Labouring over holiday cancellation
OPINION: Take any public holiday, and fault can be found with it.
Anniversary days celebrate provincial identities that mean very little any more, even on the sports field.
Queen’s Birthday is not even held on the monarch’s actual birthday, but on a day in Britain’s midsummer more likely to provide fine weather for the Trooping of the Colour.
Every year, we observe three holidays to commemorate the birth, death and resurrection of a deity worshipped by a shrinking ratio of New Zealanders. One could go on.
Anzac Day commemorates our history of military sacrifice. Yet there is a ritualised focus on Gallipoli, while other WW1 battles where New Zealanders made the supreme sacrifice go comparatively unmarked. Not to mention the relative lack of attention paid to New Zealand’s role in significant WWII battles such as El Alamein and Cassino.

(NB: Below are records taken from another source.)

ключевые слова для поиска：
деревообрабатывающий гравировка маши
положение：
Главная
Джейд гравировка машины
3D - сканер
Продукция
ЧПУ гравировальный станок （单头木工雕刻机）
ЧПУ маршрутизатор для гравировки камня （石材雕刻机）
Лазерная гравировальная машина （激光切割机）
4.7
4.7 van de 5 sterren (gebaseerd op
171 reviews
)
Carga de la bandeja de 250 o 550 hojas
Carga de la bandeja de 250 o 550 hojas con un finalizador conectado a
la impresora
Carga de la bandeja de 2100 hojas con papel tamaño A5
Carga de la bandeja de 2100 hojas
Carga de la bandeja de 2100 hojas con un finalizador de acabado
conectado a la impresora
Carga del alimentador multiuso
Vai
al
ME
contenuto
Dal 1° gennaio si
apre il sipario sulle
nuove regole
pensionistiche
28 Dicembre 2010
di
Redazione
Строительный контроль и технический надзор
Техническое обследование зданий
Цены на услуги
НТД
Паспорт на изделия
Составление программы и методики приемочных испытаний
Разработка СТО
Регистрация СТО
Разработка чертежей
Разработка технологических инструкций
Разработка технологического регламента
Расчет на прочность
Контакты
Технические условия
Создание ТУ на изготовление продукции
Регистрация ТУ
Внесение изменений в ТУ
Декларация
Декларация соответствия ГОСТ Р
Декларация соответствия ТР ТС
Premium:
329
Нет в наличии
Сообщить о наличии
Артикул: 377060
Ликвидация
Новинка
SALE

All this is an indirect way of addressing the comments made last week by National Party leader Christopher Luxon. Because Matariki has been made a national holiday, Luxon claimed, an existing holiday needs to be abolished, so why not scrap Labour Day? Amid general incredulity, Luxon then walked back his comments.
In reality, of course, there is no set quota of holidays that must be kept in perpetual balance. To claim, as Luxon also did, that Matariki would cost business $450 million, was challenged by some, in that the calculation appeared to omit what holidaymakers spend on tourism activities and in retail outlets.
In any case, the same bookkeeping exercise could be applied to any holiday occasion. What’s the price of Easter? What’s the economic cost of shutting down and giving workers time off to celebrate the birth of Christ?
If public holidays do have a net cost, it is hard to see why Labour Day should be singled out as the prime offender.
Ultimately, of course, holidays are their own justification. They provide therapeutic relief from the grind of making a living. Plus, we’ve earned these holidays, and more. Compared to the OECD average, New Zealanders work longer hours, reportedly equivalent to 15 extra days at work each year. Cancel Labour Weekend and there would be no national holiday break during the 180 days between Matariki in late June, and Christmas.
Labour Day was created in 1890 to celebrate New Zealand’s achievement (50 years earlier) of the 40-hour working week. The fact that a centre-right politician should even fleetingly suggest the abolition of Labour weekend spoke volumes. In similar vein, Business New Zealand has opposed Fair Pay Agreements, on the grounds that wages would be likely to rise as a consequence!
Of late, politicians of every stripe have been claiming to feel compassion for families faced with the rising cost of living. Yet it is hard to find compassion in a stance that opposes higher wages, and a levelling of the workplace playing field. Nor is there much appreciation of history in the suggestion that we should stop celebrating the humane working conditions that earlier generations fought for and won.
In that respect, even thinking it would be a good idea to cancel Labour weekend ran the risk of looking like a desire to turn back the clock.